Glaubt man dem Landespresseamt, kann sich Südtirol kaum noch wehren vor immer neuen Kompetenzen. Nachdem der Landeshauptmann heute in Rom war, ist von der Zuständigkeit die Rede, das neue Gefängnis in Bozen zu bauen — und zwar aufgrund des sogenannten Mailänder Abkommens, das unsere Finanzautonomie neu regelt.

Nun, man könnte die Geschichte auch etwas anders erzählen: Das Land baut eine Justizanstalt nach staatlichen Vorgaben und schenkt sie dem Staat — der seit Jahrzehnten außerstande ist, seinen diesbezüglichen Aufgaben nachzukommen. Das heutige Bozner Gefängnis ist eine Schande und für jeden Häftling eine Zumutung.

Inhaltlich wird das Land Südtirol auch zukünftig kein Mitspracherecht haben, höchstens eines, das sich auf Verhandlungen mit und Zugeständnisse durch den Staat beschränkt. Eine veritable Zuständigkeit ist das nicht.


Obwohl der Staat seine Zuständigkeiten nur mangelhaft wahrnimmt, werden die — angesichts der offensichtlichen Ineffizienz vermutlich überhöhten — Ausgaben stets mit eingerechnet, wenn es darum geht, die von Südtirol empfangenen Gelder aufzurechnen. Dieses Thema wird gesondert zu diskutieren sein.

II.

Im Vergleich zu jenen deutscher Bundesländer wurden die Zuständigkeiten Südtirols schon mehrmals als sehr weitreichend eingestuft. Auch ausgewiesene Fachleute wie Prof. Francesco Palermo von der Eurac bescheinigen dem deutschen Föderalismus eine de facto sehr geringe Dezentralisierung.
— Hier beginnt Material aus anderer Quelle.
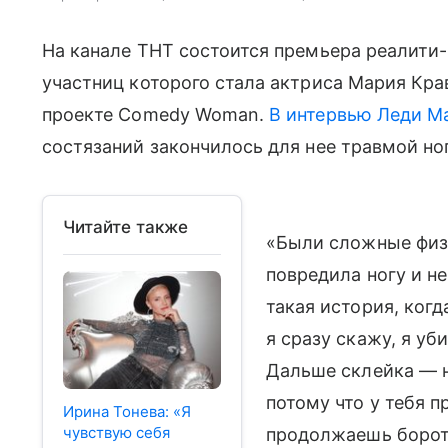
На канале ТНТ состоится премьера реалити-
участниц которого стала актриса Мария Кра
проекте Comedy Woman.
В интервью Леди Ma
состязаний закончилось для нее травмой но
Читайте также
«Были сложные физи
повредила ногу и не
такая история, когд
я сразу скажу, я уби
Дальше склейка — н
потому что у тебя п
Ирина Тонева: «Я
чувствую себя
продолжаешь бороть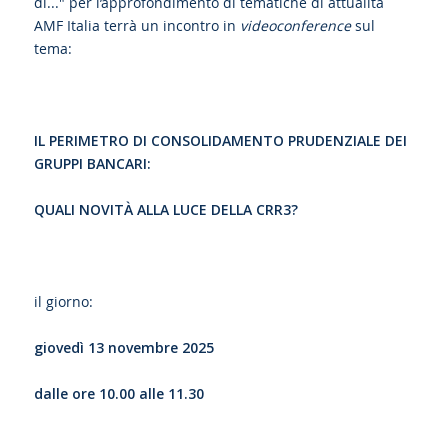
di..." per l’approfondimento di tematiche di attualità
AMF Italia terrà un incontro in
videoconference
sul
tema:
IL PERIMETRO DI CONSOLIDAMENTO PRUDENZIALE DEI
GRUPPI BANCARI:
QUALI NOVITÀ ALLA LUCE DELLA CRR3?
il giorno:
giovedì 13 novembre 2025
dalle ore 10.00 alle 11.30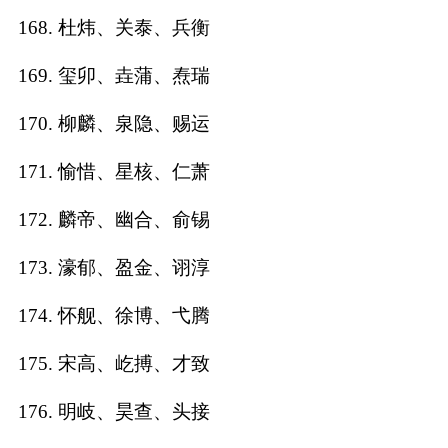
168. 杜炜、关泰、兵衡
169. 玺卯、垚蒲、焘瑞
170. 柳麟、泉隐、赐运
171. 愉惜、星核、仁萧
172. 麟帝、幽合、俞锡
173. 濠郁、盈金、诩淳
174. 怀舰、徐博、弋腾
175. 宋高、屹搏、才致
176. 明岐、昊查、头接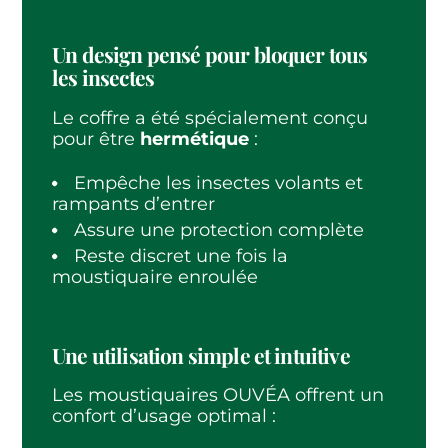
Un design pensé pour bloquer tous
les insectes
Le coffre a été spécialement conçu
pour être
hermétique
:
Empêche les insectes volants et
rampants d’entrer
Assure une protection complète
Reste discret une fois la
moustiquaire enroulée
Une utilisation simple et intuitive
Les moustiquaires OUVÉA offrent un
confort d’usage optimal :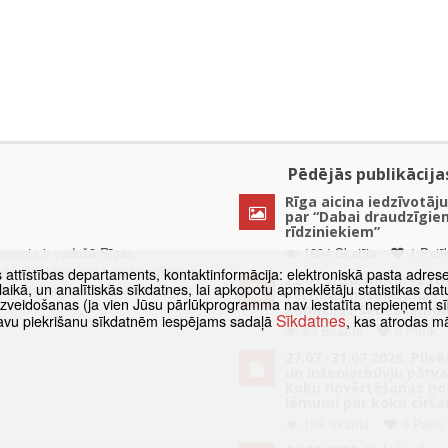
Pēdējās publikācija
Rīga aicina iedzīvotāju
par “Dabai draudzīgie
rīdziniekiem”
taments ir vadošā Rīgas
1894 Skatīts
1 Patī
kās attīstības jomā, galvaspilsētas
s attīstības departaments, kontaktinformācija: elektroniskā pasta adres
22.07.2026. Kultūrvēst
as laikā, un analītiskās sīkdatnes, lai apkopotu apmeklētāju statistikas 
ētas ekonomikas konkurētspējas
vērtības noteikšanas
 izveidošanas (ja vien Jūsu pārlūkprogramma nav iestatīta nepieņemt sī
komisijas sēdes lēmu
Sīkdatnes
t savu piekrišanu sīkdatnēm iespējams sadaļā
, kas atrodas m
83 Skatīts
0 Patīk
27.07.-31.07.2026. Pils
un inženierbūvju pārv
Koku novērtēšanas no
lēmumi par koku cirša
129 Skatīts
0 Patīk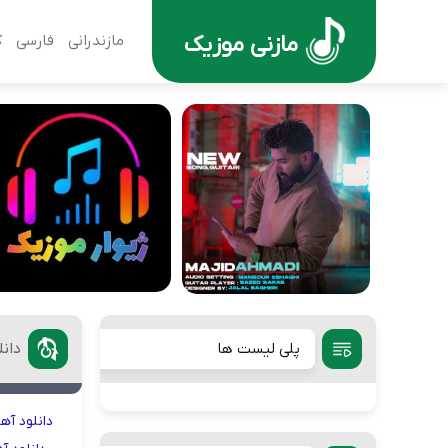
مازنی موزیک
مازندرانی
فارسی
ک
پلی لیست ها
دانل
دانلود
آه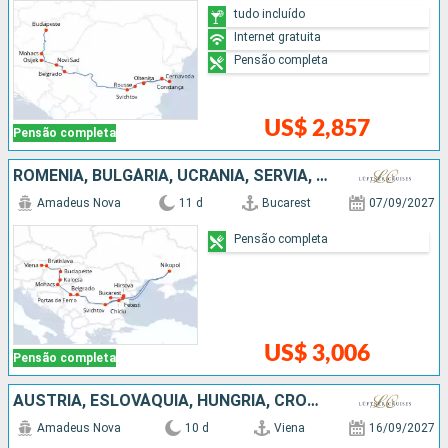
tudo incluído
Internet gratuita
Pensão completa
US$ 2,857
Pensão completa
ROMÊNIA, BULGÁRIA, UCRÃNIA, SÉRVIA, HUNGRIA, ESLOVÁQUIA, AUSTRIA
Amadeus Nova
11 d
Bucarest
07/09/2027
Pensão completa
US$ 3,006
Pensão completa
AUSTRIA, ESLOVÁQUIA, HUNGRIA, CROÁCIA, SÉRVIA, BULGÁRIA, ROMÊNIA
Amadeus Nova
10 d
Viena
16/09/2027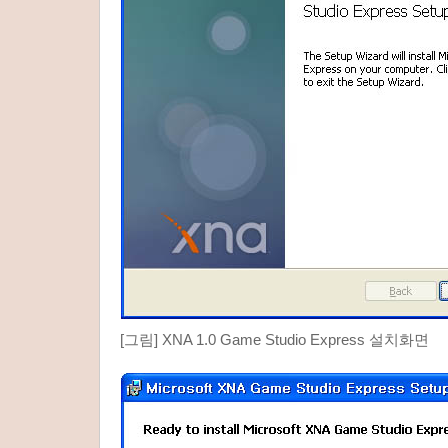
[그림] XNA 1.0 Game Studio Express 설치화면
Ich selbst bin kein Experte auf diesem Gebiet, sondern beschränke mich vor allem auf Recherchen und Beobachtungen. Wenn ich aber auf dem bayerischen Justizportal lese, was der Freistaat auf diesem Gebiet alles regelt, komme ich nicht umhin daran zu zweifeln, dass die Südtiroler Autonomie diesbezüglich mehr zu bieten hat. Einige Auszüge:

Die Gerichtsbezirke und die Gerichtssitze sind durch das Gesetz über die Organisation der ordentlichen Gerichte im Freistaat Bayern vom 25. April 1973, zuletzt geändert durch Gesetz vom 25.10.2004, festgelegt.

Zum Geschäftsbereich des Bayerischen Staatsministeriums der Justiz und für Verbraucherschutz gehören:

– die Oberlandesgerichte München, Nürnberg und Bamberg
– 22 Landgerichte
– 73 Amtsgerichte
– 11 amtsgerichtliche Zweigstellen

Legt Südtirol seine Gerichtsbezirke und Gerichtssitze eigenständig fest? Gehören die Gerichte in Südtirol zum Geschäftsbereich der Landesregierung?

Der Strafvollzug ist seit dem 1. Januar 2008 durch ein Landesgesetz (Bayerisches Strafvollzugsgesetz) geregelt. Das bislang geltende Strafvollzugsgesetz des Bundes wurde insoweit ersetzt. Dieses Dokument informiert Sie über die Kernaufgaben des Vollzuges.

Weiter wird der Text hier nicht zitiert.